La chute de la maison Usher (The Fall of the House of Usher) is an unfinished opera in one act (divided into two scenes) by Claude Debussy to his own libretto, based on Edgar Allan Poe's 1839 short story "The Fall of the House of Usher". The composer worked on the score between 1908 and 1917 but it was never completed.

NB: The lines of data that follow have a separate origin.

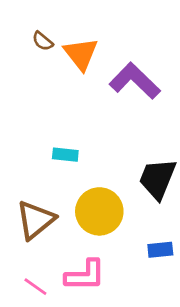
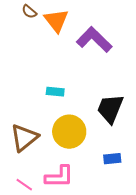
cyan rectangle: (65, 155) -> (55, 92), moved

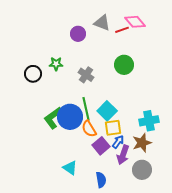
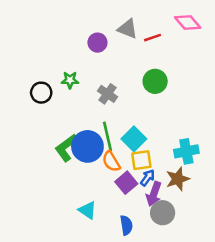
pink diamond: (135, 22) -> (188, 23), moved
gray circle: (142, 170) -> (163, 213), moved

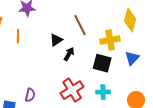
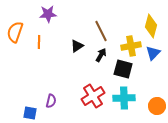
black arrow: (69, 54) -> (101, 55), moved
blue triangle: (132, 58) -> (153, 53), moved
cyan cross: (103, 92) -> (124, 98), size x1.5

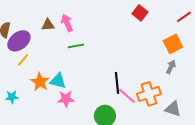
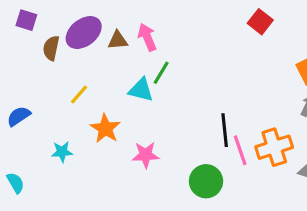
purple ellipse: (19, 41) -> (84, 33), moved
green line: (76, 46) -> (161, 73), turned -49
cyan triangle: (58, 81) -> (141, 90), moved
pink line: (127, 96) -> (240, 150), turned 30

Debussy had long been fascinated by the stories of Edgar Allan Poe, familiar to French readers through the translations by Charles Baudelaire. As early as 1890, André Suarès wrote in a letter to Romain Rolland that "Monsieur Claude Debussy ... is working on a symphony that will unfold psychological ideas based on the stories of Poe, in particular, The Fall of the House of Usher." [1] Nothing came of this plan but in the wake of the success of his only completed opera, Pelléas et Mélisande in 1902, Debussy turned to Poe for material for a potential successor. He worked on his first attempt at a Poe-inspired opera, the comedy Le diable dans le beffroi , for several years before finally abandoning it in 1911 or 1912. By mid-June 1908 Debussy had begun another opera based on a Poe tale, the darker Fall of the House of Usher. On 5 July he signed a contract with the New York Metropolitan Opera guaranteeing the house the right to stage the premiere of his projected Poe double-bill as well as another unwritten opera La légende de Tristan. [2] That summer he wrote to his friend Jacques Durand: "These days I have been working hard on The Fall of the House of Usher... There are moments when I lose the feeling of things around me and if the sister of Roderick Usher were to come into my house, I shouldn't be very surprised." [3]

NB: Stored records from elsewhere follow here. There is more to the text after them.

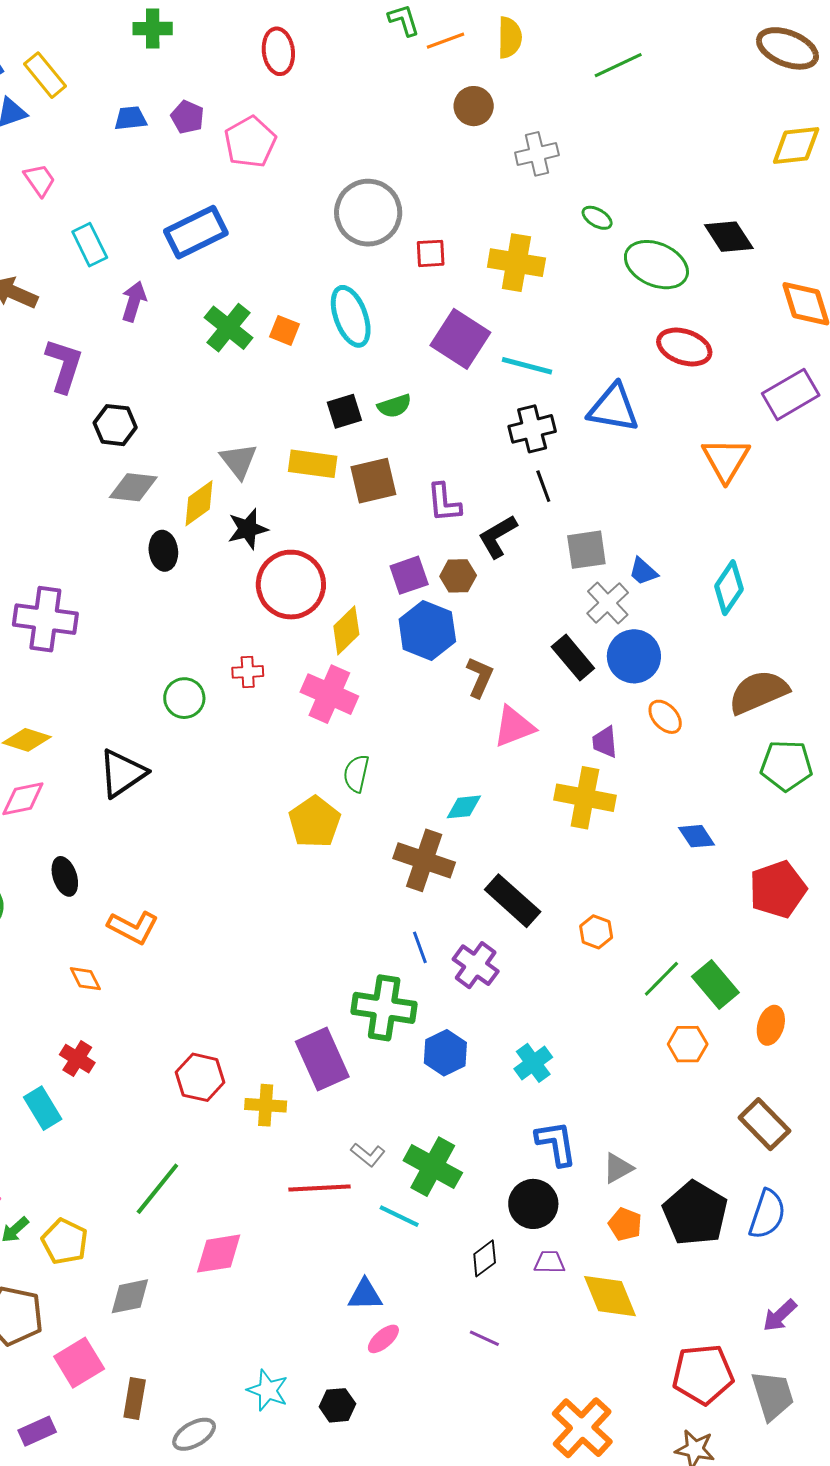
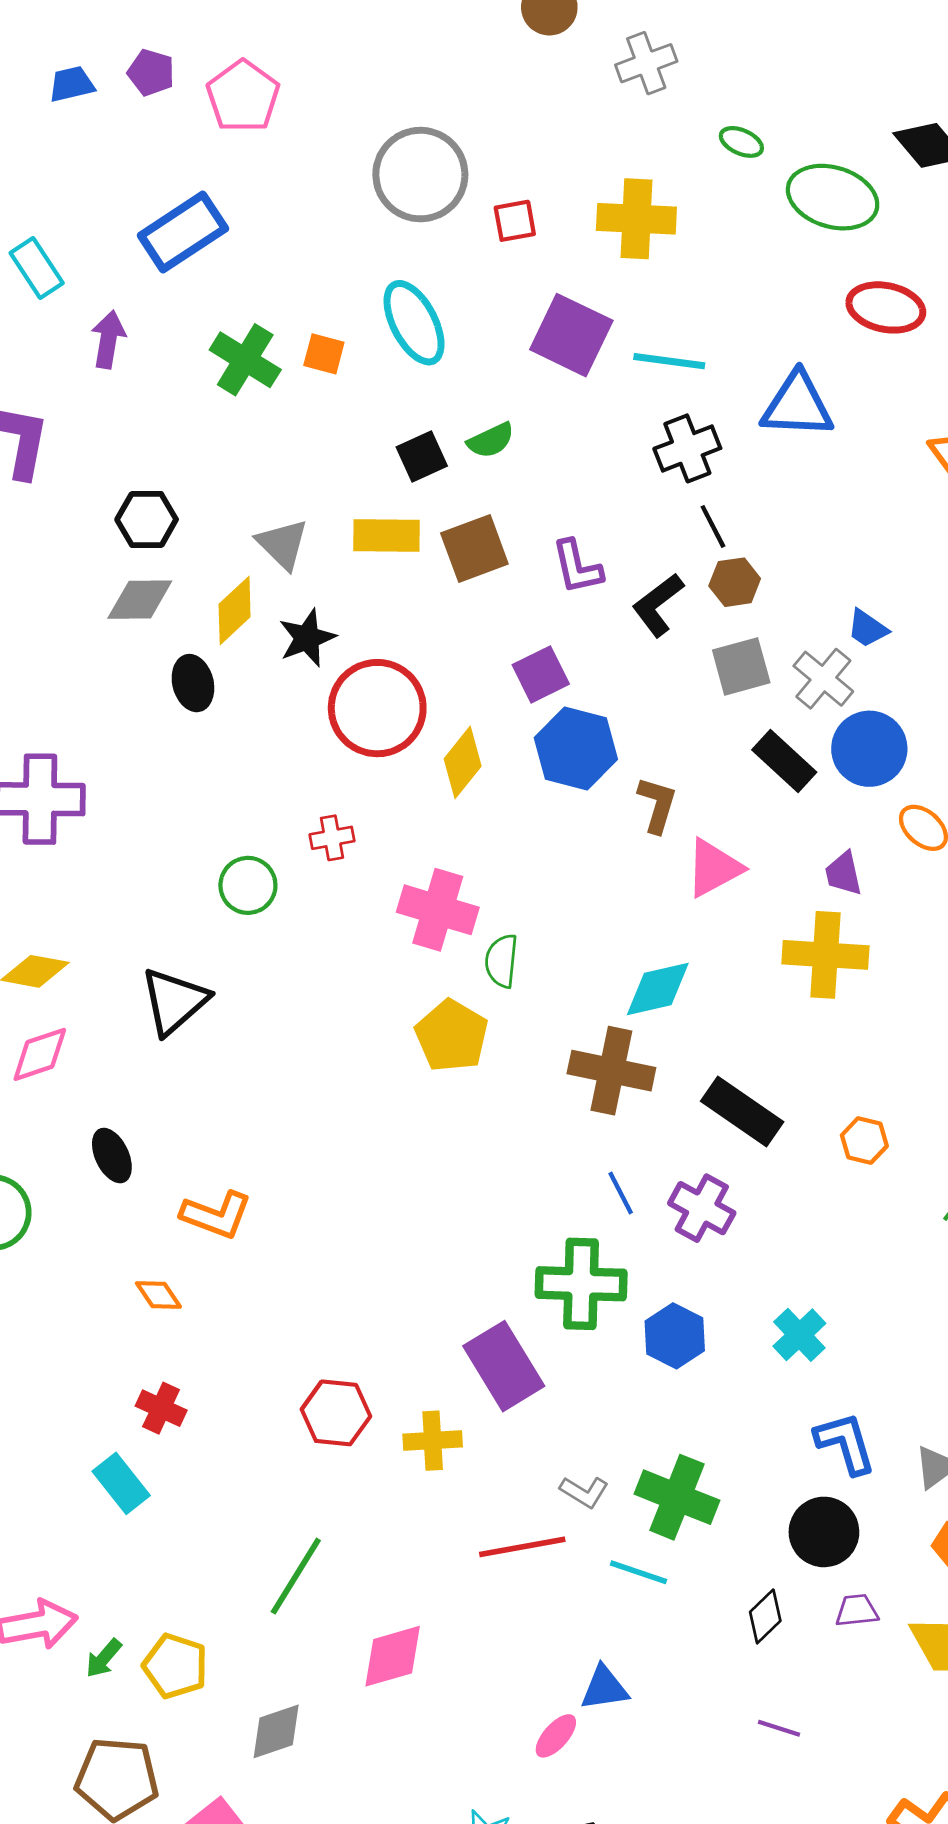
black hexagon: (115, 425) -> (147, 519), moved
gray square: (586, 550) -> (741, 666), moved
brown hexagon: (458, 576) -> (735, 582), moved
pink cross: (329, 694) -> (438, 910), moved
cyan diamond: (464, 807) -> (658, 989), size x1.4
pink ellipse: (383, 1339) -> (556, 1736), moved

In 1909 Debussy wrote that he had almost finished Roderick Usher's monologue: "It almost makes the stones weep ... as a matter of fact it is all about the influence of stones on the minds of neurasthenic people. The mustiness is charmingly rendered by contrasting the low notes of the oboe with the harmonics of the violin (a patent device of my own)." [4] Debussy had believed he had been subject to neurasthenia but around this time his doctor diagnosed him as suffering from the rectal cancer which was to kill him. According to Robert Orledge, "Debussy began increasingly to identify with Roderick Usher, whose mental breakdown Poe had identified with the crumbling House itself." [5] Debussy made three attempts at writing a libretto. Only when he was satisfied with the third one did he produce a short-score draft of the music to the first scene and part of the second in 1916–17. He went no further with Usher before his death in 1918. [2] The surviving manuscript of the libretto is held at the Harry Ransom Center. [6]

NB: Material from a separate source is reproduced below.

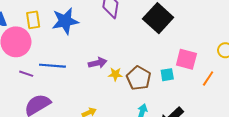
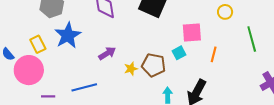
purple arrow: (98, 63) -> (107, 53), moved
blue line: (52, 66) -> (84, 87), moved
orange line: (208, 79) -> (214, 54), moved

There are four characters: Roderick Usher, his friend (ami), the doctor (le médecin) and Lady Madeline. Debussy assigned all three male roles to the baritone range. Jean-François Thibault writes: "One does not know what exact baritone ranges Debussy would have used for his three male characters, or if, as in Pelléas, he would have graduated them from Deep Bass, to Bass-Baritone, to Baritone-Martin. The assignation of the three roles to baritones of the same range is significant in that it opens up the strong possibility that the characters are three incarnations of one single consciousness." [7]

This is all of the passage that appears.